A detailed reading of the action plans reveals that they contain many areas of synergy with what the women discussed in this study, but that there were also several areas in which the action plans miss topics that were discussed by the study participants. It must be noted that the extremely small sample size, and the inclusion of only women in this study means that the results should not be generalized to all Indigenous people living in Prince George. Rather, in this discussion we aim to respectfully offer ideas for how to move forward as new age-friendly action plans are developed, based on what the women shared.

References to racism, as well as to the special roles and responsibilities of Indigenous Elders, were absent from both action plans. These two topics have been highlighted by other researchers as being key to improving Indigenous peoples’ health in general; they are also fundamental to older Indigenous peoples’ health (Loppie, Reference Loppie2007; Rowe et al., Reference Rowe, Straka, Hart, Callahan, Robinson and Robson2019). The role of racism, in health care settings in particular, is under investigation at the time of writing in British Columbia, following a series of tragic and dehumanizing events in hospitals across the country (Barrera, Reference Barrera2020; Lowrie & Malone, Reference Lowrie and Malone2020). Supporting the special roles that Indigenous Elders play in their communities has the potential to combat racism. The age-friendly action plans should incorporate planning that acknowledges these experiences and offers a way forward.

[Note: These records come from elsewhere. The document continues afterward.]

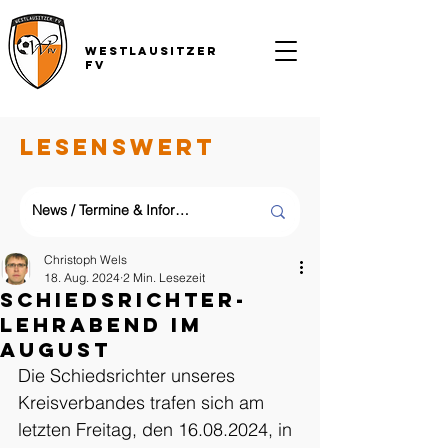
Westlausitzer
FV
LESENSWERT
Christoph Wels
18. Aug. 2024
2 Min. Lesezeit
Schiedsrichter-
Lehrabend im
August
Die Schiedsrichter unseres 
Kreisverbandes trafen sich am 
letzten Freitag, den 16.08.2024, in 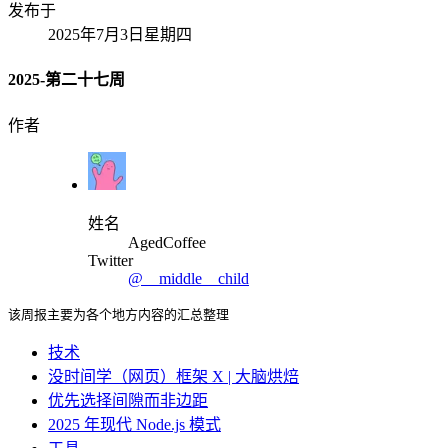
发布于
2025年7月3日星期四
2025-第二十七周
作者
姓名
AgedCoffee
Twitter
@__middle__child
该周报主要为各个地方内容的汇总整理
技术
没时间学（网页）框架 X | 大脑烘焙
优先选择间隙而非边距
2025 年现代 Node.js 模式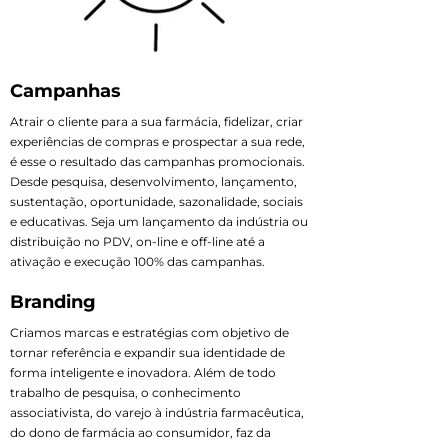
Campanhas
Atrair o cliente para a sua farmácia, fidelizar, criar
experiências de compras e prospectar a sua rede,
é esse o resultado das campanhas promocionais.
Desde pesquisa, desenvolvimento, lançamento,
sustentação, oportunidade, sazonalidade, sociais
e educativas. Seja um lançamento da indústria ou
distribuição no PDV, on-line e off-line até a
ativação e execução 100% das campanhas.
Branding
Criamos marcas e estratégias com objetivo de
tornar referência e expandir sua identidade de
forma inteligente e inovadora. Além de todo
trabalho de pesquisa, o conhecimento
associativista, do varejo à indústria farmacêutica,
do dono de farmácia ao consumidor, faz da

Some of the items in Northern Health’s action plan that align well with participants’ concerns include ensuring timely access to primary care; addressing long wait times for residential care; strengthening community-based services and supports; support to caregivers including respite care; education for health care staff to ensure respectful, responsive, and culturally safe care; and better-integrated planning for transitions from hospital or residential care back to the community. All of these areas were discussed by participants and the fact that they are included in the action plan is a sign that the health authority also has these concerns in mind. The action plan also includes a commitment to offer Northern Health resources and influence to help communities and organizations secure health-related supports that are outside the purview of Northern Health service delivery. This could be an area in which community groups could approach Northern Health for help in developing Indigenous-focused services, or further develop already-existing partnerships between the Northern Health Authority and Indigenous nations, groups, or organizations in Prince George.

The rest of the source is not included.